## Task directions:
Copy the data below exactly, but not the pictures it contains.

Transcribed page contents
——

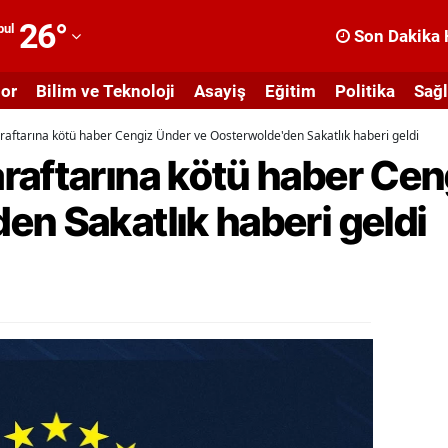
26
°
bul
Son Dakika 
dana
or
Bilim ve Teknoloji
Asayiş
Eğitim
Politika
Sağl
dıyaman
aftarına kötü haber Cengiz Ünder ve Oosterwolde'den Sakatlık haberi geldi
fyonkarahisar
raftarına kötü haber Cen
ğrı
n Sakatlık haberi geldi
masya
nkara
ntalya
rtvin
ydın
alıkesir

——

## Problem solution:
26
°
bul
Son Dakika 
dana
or
Bilim ve Teknoloji
Asayiş
Eğitim
Politika
Sağl
dıyaman
aftarına kötü haber Cengiz Ünder ve Oosterwolde'den Sakatlık haberi geldi
fyonkarahisar
raftarına kötü haber Cen
ğrı
n Sakatlık haberi geldi
masya
nkara
ntalya
rtvin
ydın
alıkesir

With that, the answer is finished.